Pawley, the apocalyptic horseman, charges valiantly into the valley of heritage, art history, architectural fakery and Post-Modernism. But what would he have architects of the apocalypse build? Big sheds, that's what. Anonymous containers that, having served our needs, can be recycled.
This may sound puritanical as well as iconoclastic, yet Pawley will win many readers' votes when he compares the grandiloquent British Library to its anonymous 'big shed' satellite in Boston Spa. The former, steeped in the spirit of the art-historical approach to architecture is big, expensive, and was slow to build. In comparison, the 'undistinguished' shed at Boston - a 24ha book depository - handles 93 per cent of all requests to the library by means of a mass-photocopying and electronic data transmission service supplying 22,000 customers a day. It is the mongrel tail that wags the pedigree dog and thus, for Pawley, the better of the two buildings.
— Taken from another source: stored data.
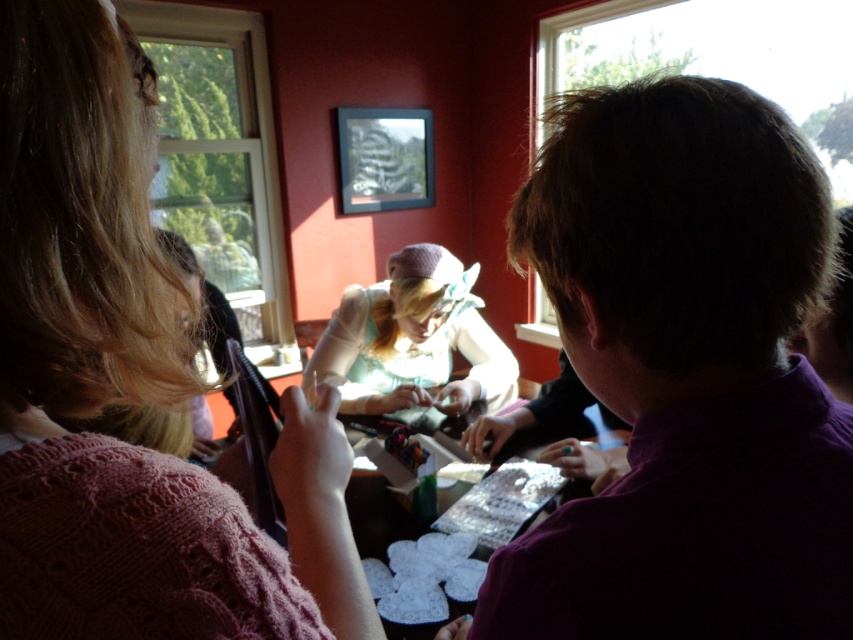 Which is more to the left, purple shirt at right or knitted pink sweater at left?

Positioned to the left is knitted pink sweater at left.

Can you confirm if purple shirt at right is bigger than knitted pink sweater at left?

A: Yes, purple shirt at right is bigger than knitted pink sweater at left.

Does point (654, 604) lie behind point (323, 516)?

No, (654, 604) is in front of (323, 516).

Where is `purple shirt at right`? This screenshot has width=853, height=640. purple shirt at right is located at coordinates (683, 374).

Which is below, knitted pink sweater at left or light blue fabric at center?

light blue fabric at center

Can you confirm if knitted pink sweater at left is wider than light blue fabric at center?

Incorrect, knitted pink sweater at left's width does not surpass light blue fabric at center's.

The image size is (853, 640). Describe the element at coordinates (128, 388) in the screenshot. I see `knitted pink sweater at left` at that location.

At what (x,y) coordinates should I click in order to perform the action: click on knitted pink sweater at left. Please return your answer as a coordinate pair (x, y). Looking at the image, I should click on (128, 388).

Is purple shirt at right further to camera compared to light blue fabric at center?

No, purple shirt at right is in front of light blue fabric at center.

Is purple shirt at right shorter than light blue fabric at center?

Yes.

This screenshot has height=640, width=853. Identify the location of purple shirt at right. (683, 374).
Even better is the Cadbury's Easter Egg depository at Minworth, near Birmingham. This large, pressurised, condensation-free, chilled and computerised store cares for 30 million chocolate eggs in conditions, Pawley claims, far more efficient than those provided for the care of books in the British Library. It cost £24 million (for a total floor area half that of the library) and is 'so efficient . . . that it has replaced 13 smaller warehouses and requires a staff of only 16, working shifts, to keep it in operation 24 hours a day.' The comparison between the British Library and the Cadbury's Easter Egg depository might seem outlandish, but if Pawley is right, here we have proof that as a society blinded by the art-historical approach to architecture we value chocolate more than we do books.
This brilliant and beautifully written book concludes with a plea for 'terminal architecture', the architecture of efficient sheds, of anonymous junction boxes. As for the quivering, fawning, cowardly architectural profession, it has a chance to redeem itself before the apocalypse by following in Pawley's footsteps. In the next century, when heritage and art history are finally 'spiked', Pawley might just live long enough to see the emergence of 'a paperless profession that will travel light, relying on brainpower instead of voodoo symbolism and the tribal taboo of the past.' The book is ended. Go forth to spread the good news.